These Happy Golden Years (Chaprer 2)
These Happy Golden Years
Laura Ingalls Wilder
First Day of School
Laura heard a stove lid rattle. For one instant she was in bed with Mary, and Pa was building the morning fire. Then she saw the calico curtain and she knew where she was, and that today she must begin to teach school.
She heard Mr. Brewster take down the milk pail, and the door slammed behind him. On the other side of the curtain Mrs. Brewster got out of bed. Johnny whimpered, and was still. Laura did not move; she felt that if she lay still enough, she might keep the day from coming.
Mr. Brewster came in with the milk, and she heard him say, “I’m going to start a fire in the schoolhouse. I’ll be back by the time breakfast’s ready.” The door slammed behind him again.
All at once, Laura threw back the covers. The air was biting cold. Her teeth chattered and her fingers were so stiff that she could not button her shoes.
The kitchen was not so cold. Mrs. Brewster had broken the ice in the water pail and was filling the tea-kettle, and she replied pleasantly to Laura’s “Good morning.” Laura filled the wash basin and washed her hands and face at the bench by the door. The icy water made her cheeks tingle, and her whole face was rosy and glowing in the looking glass above the bench while she combed her hair before it.
Slices of salt pork were frying, and Mrs. Brewster was slicing cold boiled potatoes into another frying pan on the stove. Johnny fussed in the bedroom, and Laura quickly pinned her braids, tied on her apron, and said, “Let me fix the potatoes while you dress him.”
So while Mrs. Brewster brought Johnny to the stove and made him ready for breakfast, Laura finished slicing the potatoes, and salted and peppered and covered them. Then she turned the slices of meat and set the table neatly.
“I’m glad Ma told me to bring this big apron,” she said. “I like a real big apron that covers your whole dress, don’t you?”
Mrs. Brewster did not answer. The stove was red now and the whole room was warm, but it seemed bleak. Nothing but short, necessary words were said at the breakfast table.
It was a relief to Laura to put on her wraps, take her books and her tin dinner pail, and leave that house. She set out on the half-mile walk through the snow to the schoolhouse. The way was unbroken, except for Mr. Brewster’s footsteps, which were so far apart that Laura could not walk in them.
As she floundered on, plunging into the deep snow, she suddenly laughed aloud. “Well!” she thought. “Here I am. I dread to go on, and I would not go back. Teaching school cannot possibly be as bad as staying in that house with Mrs. Brewster. Anyway, it cannot be worse.”
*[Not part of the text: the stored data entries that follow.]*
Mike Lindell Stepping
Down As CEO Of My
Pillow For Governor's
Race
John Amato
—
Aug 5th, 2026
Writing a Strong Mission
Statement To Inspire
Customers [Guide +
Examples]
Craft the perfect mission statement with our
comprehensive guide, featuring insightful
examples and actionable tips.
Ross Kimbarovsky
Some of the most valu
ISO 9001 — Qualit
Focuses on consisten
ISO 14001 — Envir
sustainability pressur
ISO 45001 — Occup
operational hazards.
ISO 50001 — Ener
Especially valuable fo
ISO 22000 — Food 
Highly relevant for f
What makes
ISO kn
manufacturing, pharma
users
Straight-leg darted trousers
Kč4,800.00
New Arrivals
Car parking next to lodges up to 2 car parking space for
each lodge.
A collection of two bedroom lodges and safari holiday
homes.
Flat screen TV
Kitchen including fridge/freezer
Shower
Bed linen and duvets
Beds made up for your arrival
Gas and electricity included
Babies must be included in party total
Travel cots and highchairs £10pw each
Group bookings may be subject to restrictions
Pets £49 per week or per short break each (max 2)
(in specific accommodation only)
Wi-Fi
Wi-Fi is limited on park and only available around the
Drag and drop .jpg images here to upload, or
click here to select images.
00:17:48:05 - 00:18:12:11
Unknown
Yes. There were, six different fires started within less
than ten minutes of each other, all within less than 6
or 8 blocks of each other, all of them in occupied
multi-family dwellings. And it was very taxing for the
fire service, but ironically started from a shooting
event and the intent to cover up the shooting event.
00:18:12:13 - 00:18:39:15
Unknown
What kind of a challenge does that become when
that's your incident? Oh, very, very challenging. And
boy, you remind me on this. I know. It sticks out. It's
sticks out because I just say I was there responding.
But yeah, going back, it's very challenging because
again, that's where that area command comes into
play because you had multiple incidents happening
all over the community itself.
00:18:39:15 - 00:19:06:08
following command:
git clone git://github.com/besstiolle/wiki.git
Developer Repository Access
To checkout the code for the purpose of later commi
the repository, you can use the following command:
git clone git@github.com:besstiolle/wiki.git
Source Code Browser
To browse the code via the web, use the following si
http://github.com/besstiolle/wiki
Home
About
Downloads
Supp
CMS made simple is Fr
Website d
Then she was so frightened that she said aloud, “I’ve got to go on.” Black soft-coal smoke rose against the morning sky from the old claim shanty’s stovepipe. Two more lines of footprints came to its door, and Laura heard voices inside it. For a moment she gathered her courage, then she opened the door and went in.
The board walls were not battened. Streaks of sunshine streamed through the cracks upon a row of six homemade seats and desks that marched down the middle of the room. Beyond them on the studding of the opposite wall, a square of boards had been nailed and painted black, to make a blackboard.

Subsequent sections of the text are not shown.